Lembras-te dos seres que enchiam de vida, montes e vales, das flores que vestiam as serras na primavera e do seu cheiro que apaziguava nossas almas? 

Pois meu amigo (permite que te trate assim ò poeta transmontano) esses quadros naturais, bucólicos, campesinos, foram agora pincelados a negro, resistindo à força da mãe natureza que heroicamente luta contra as agressões dos homens. Luta agora fragilizada, pela falta do amor-dos-homens na terra que os viu parir! 

Homem … ser por vezes irracional, asno, destrói a beleza do reino verde, coberto agora pelas trevas, cujas marcas o tempo demorará a sarar! Pobre natureza, que luta gloriosamente contra os gladiadores imorais que se munem de isqueiros para a agredir. Com ela fenecem almas e vidas de heróis anónimos que lutam incansavelmente, procurando anemizar-lhe as feridas. 

Tombaram vários heróis, que deram suas vidas e seu sangue para conter a ira das labaredas que lambem diabolicamente teus montes.

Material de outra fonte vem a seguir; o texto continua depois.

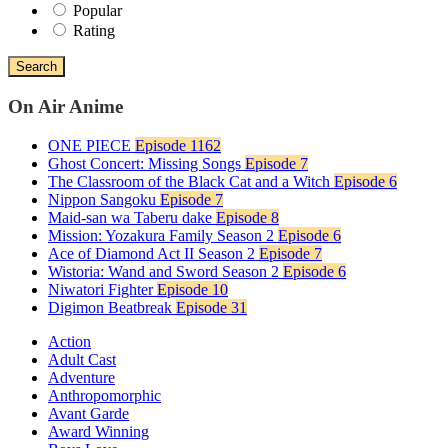
Popular
Rating
Search
On Air Anime
ONE PIECE
Episode 1162
Ghost Concert: Missing Songs
Episode 7
The Classroom of the Black Cat and a Witch
Episode 6
Nippon Sangoku
Episode 7
Maid-san wa Taberu dake
Episode 8
Mission: Yozakura Family Season 2
Episode 6
Ace of Diamond Act II Season 2
Episode 7
Wistoria: Wand and Sword Season 2
Episode 6
Niwatori Fighter
Episode 10
Digimon Beatbreak
Episode 31
Action
Adult Cast
Adventure
Anthropomorphic
Avant Garde
Award Winning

Choro envergonhado a irracionalidade de alguns humanos …

O cheiro a queimado invade as narinas, conspurca o olfacto, poluiu o ar.

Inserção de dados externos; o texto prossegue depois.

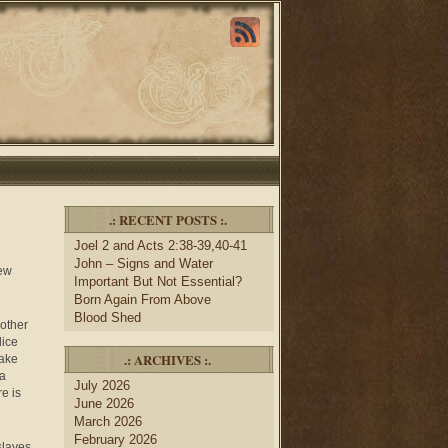
.: RECENT POSTS :.
Joel 2 and Acts 2:38-39,40-41
John – Signs and Water
new
Important But Not Essential?
Born Again From Above
Blood Shed
 other
dice
.: ARCHIVES :.
take
 a
July 2026
e is
June 2026
March 2026
February 2026
slaves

A visão turva-se perante o sentimento de perda por cada hectar queimado e por cada vida perdida.

Teu reino jaz agora parcialmente morto em cinza, queimado pelos fogos e pelas gentes que não o cuidam!

Somamos o desmazelo e a irresponsabilidade dos des (governantes) que votaram à desertificação e ao abandono o teu prodigioso berço. 

Garotos mimados que brincam ao faz de conta, enquanto se adensam as labaredas que se aproximam agora da destruição alargada das terras para lá do Marão.

Não me peças para não chorar amigo Torga, visses tu de teu túmulo tão grotesco cenário e também tu chorarias as mágoas do teu reino queimado, despedaçado pelas feridas profundas provocadas pelo fogo.

Deixa-me então chorar teu reino que idolatro! 

Sim! Deixa-me chorar teu reino que é também o meu!